From the entries below, work out how many lines contain the string "Carrier"; answer with the number alone.

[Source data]
################
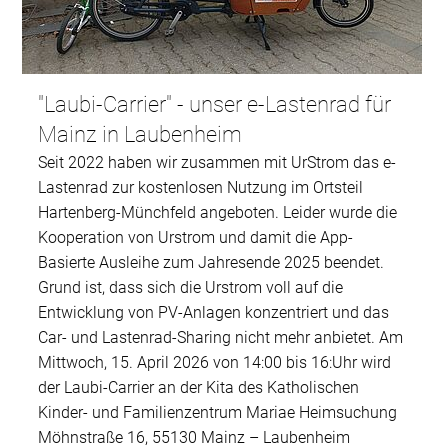
"Laubi-Carrier" - unser e-Lastenrad für
Mainz in Laubenheim
Seit 2022 haben wir zusammen mit UrStrom das e-
Lastenrad zur kostenlosen Nutzung im Ortsteil
Hartenberg-Münchfeld angeboten. Leider wurde die
Kooperation von Urstrom und damit die App-
Basierte Ausleihe zum Jahresende 2025 beendet.
Grund ist, dass sich die Urstrom voll auf die
Entwicklung von PV-Anlagen konzentriert und das
Car- und Lastenrad-Sharing nicht mehr anbietet. Am
Mittwoch, 15. April 2026 von 14:00 bis 16:Uhr wird
der Laubi-Carrier an der Kita des Katholischen
Kinder- und Familienzentrum Mariae Heimsuchung
Möhnstraße 16, 55130 Mainz – Laubenheim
################
▶ Expected answer:
2